Bug Hunt: Why Is This LongAdder Slower Than AtomicLong?
LongAdder shards counters across threads to win under contention, but its sum() walks every shard, so reads are O(N). When read rate is high relative to write rate, AtomicLong (single CAS) is faster. The bug is using the right tool for the wrong workload.
The puzzle
A senior engineer reads "LongAdder is faster than AtomicLong" on a blog. They migrate a hot counter in the service from AtomicLong to LongAdder and ship. Latency p99 doubles. Throughput drops. They roll back. What did the blog get right that the engineer applied wrong?
The general lesson "X is faster than Y" is never the whole truth. Every concurrent data structure trades one operation's cost for another's. The blog said "LongAdder wins under contention", true. The engineer's workload had occasional contention but frequent reads. The two facts don't intersect.
How to read the broken code
Look at the language tab for the relevant stack. Notice what's similar between the AtomicLong and LongAdder versions: both increment counters, both expose get(). Notice what's different:
- The increment path: AtomicLong does one CAS on a single memory location. LongAdder picks a thread-local cell and increments it.
- The read path: AtomicLong does one load. LongAdder walks every cell and sums.
The two costs that trade off
- Write contention cost (CAS retries when many threads update the same word): high for AtomicLong under contention, low for LongAdder.
- Read cost: O(1) for AtomicLong, O(num shards) for LongAdder.
Pick LongAdder only when the contention cost is the bottleneck AND reads are infrequent enough to absorb the O(N) sum.
The decision matrix
| Workload | Right tool |
|---|---|
| Hit counter read on every request, few concurrent writers | AtomicLong, read is O(1) |
| Metrics counter scraped every 10-60s, many writers | LongAdder, write is contention-free |
| Counter for billing/accounting (exact reads required) | AtomicLong or Lock, eventual consistency unacceptable |
| Read-write ratio uncertain | Benchmark both with the actual load |
How to actually measure this
The benchmark that matters Don't trust micro-benchmarks from blogs. Write one for the actual workload:
- Vary contending writers from 1 to 64.
- Vary read frequency from "every increment" to "once per second."
- Plot throughput; pick the implementation that wins at the relevant operating point.
Java: jmh. Go: go test -bench with RunParallel. Python: timeit with threading.
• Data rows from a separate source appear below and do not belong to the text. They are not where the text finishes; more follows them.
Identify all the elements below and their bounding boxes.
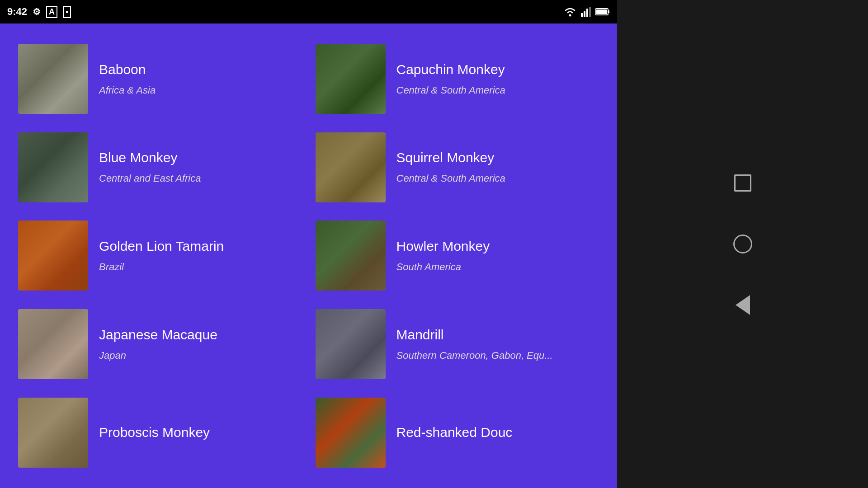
recent-apps-icon <box>734 174 751 192</box>
animal-image-capuchin <box>316 44 386 114</box>
animal-image-baboon <box>18 44 88 114</box>
animal-name-baboon: Baboon <box>99 62 156 77</box>
battery-icon <box>595 8 610 16</box>
animal-item-capuchin[interactable]: Capuchin MonkeyCentral & South America <box>316 37 599 121</box>
animal-location-mandrill: Southern Cameroon, Gabon, Equ... <box>396 350 553 361</box>
animal-image-squirrel-monkey <box>316 132 386 202</box>
status-time: 9:42 <box>7 6 27 18</box>
animal-location-japanese-macaque: Japan <box>99 350 217 361</box>
animal-image-mandrill <box>316 309 386 379</box>
animal-item-howler-monkey[interactable]: Howler MonkeySouth America <box>316 214 599 298</box>
status-right <box>564 7 610 17</box>
svg-point-0 <box>569 14 571 17</box>
animal-image-golden-lion-tamarin <box>18 221 88 291</box>
settings-icon: ⚙ <box>33 6 41 17</box>
wifi-icon <box>564 7 576 17</box>
animal-name-proboscis-monkey: Proboscis Monkey <box>99 425 210 440</box>
animal-location-howler-monkey: South America <box>396 261 490 273</box>
animal-location-golden-lion-tamarin: Brazil <box>99 261 224 273</box>
nav-back-button[interactable] <box>730 293 755 318</box>
animal-location-squirrel-monkey: Central & South America <box>396 173 505 184</box>
svg-rect-3 <box>586 9 588 17</box>
animal-item-japanese-macaque[interactable]: Japanese MacaqueJapan <box>18 302 302 386</box>
animal-location-capuchin: Central & South America <box>396 84 505 96</box>
animal-name-squirrel-monkey: Squirrel Monkey <box>396 150 505 165</box>
animal-image-japanese-macaque <box>18 309 88 379</box>
animal-item-baboon[interactable]: BaboonAfrica & Asia <box>18 37 302 121</box>
sd-icon: ▪ <box>63 6 71 18</box>
nav-home-button[interactable] <box>730 232 755 257</box>
home-icon <box>733 235 752 253</box>
svg-rect-7 <box>596 9 607 14</box>
animal-item-red-shanked-douc[interactable]: Red-shanked Douc <box>316 390 599 474</box>
animal-image-red-shanked-douc <box>316 398 386 468</box>
navigation-bar <box>617 0 868 488</box>
animal-list: BaboonAfrica & AsiaCapuchin MonkeyCentra… <box>0 23 617 488</box>
animal-name-golden-lion-tamarin: Golden Lion Tamarin <box>99 239 224 254</box>
animal-name-mandrill: Mandrill <box>396 327 553 343</box>
svg-rect-1 <box>581 13 583 17</box>
animal-item-golden-lion-tamarin[interactable]: Golden Lion TamarinBrazil <box>18 214 302 298</box>
nav-recent-button[interactable] <box>730 171 755 196</box>
status-left: 9:42 ⚙ A ▪ <box>7 6 71 18</box>
animal-image-blue-monkey <box>18 132 88 202</box>
animal-item-mandrill[interactable]: MandrillSouthern Cameroon, Gabon, Equ... <box>316 302 599 386</box>
animal-image-howler-monkey <box>316 221 386 291</box>
back-icon <box>736 295 750 315</box>
svg-rect-2 <box>584 11 585 17</box>
animal-name-blue-monkey: Blue Monkey <box>99 150 201 165</box>
accessibility-icon: A <box>46 6 57 18</box>
animal-name-capuchin: Capuchin Monkey <box>396 62 505 77</box>
signal-icon <box>581 7 591 17</box>
main-app: 9:42 ⚙ A ▪ <box>0 0 617 488</box>
animal-item-proboscis-monkey[interactable]: Proboscis Monkey <box>18 390 302 474</box>
animal-location-baboon: Africa & Asia <box>99 84 156 96</box>
animal-item-squirrel-monkey[interactable]: Squirrel MonkeyCentral & South America <box>316 126 599 210</box>
svg-rect-6 <box>608 10 609 13</box>
svg-rect-4 <box>589 7 591 17</box>
animal-item-blue-monkey[interactable]: Blue MonkeyCentral and East Africa <box>18 126 302 210</box>
animal-image-proboscis-monkey <box>18 398 88 468</box>
animal-name-japanese-macaque: Japanese Macaque <box>99 327 217 343</box>
status-bar: 9:42 ⚙ A ▪ <box>0 0 617 23</box>
animal-name-red-shanked-douc: Red-shanked Douc <box>396 425 513 440</box>
animal-name-howler-monkey: Howler Monkey <box>396 239 490 254</box>
animal-location-blue-monkey: Central and East Africa <box>99 173 201 184</box>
The numbers from a 5-minute benchmark beat hours of reasoning about cache-line behavior.
The lesson beyond LongAdder
The pattern recurs everywhere
ConcurrentHashMapvsHashtable: same tradeoff at scale. CHM is faster for reads under contention.CopyOnWriteArrayListvssynchronized List: COW wins for read-heavy, dies under write-heavy load.- Lock-free queues vs blocking queues: lock-free wins for low-contention high-throughput; blocking wins for back-pressure-aware workloads.
- Spinlocks vs mutexes: spin wins for very short critical sections; mutex wins everywhere else.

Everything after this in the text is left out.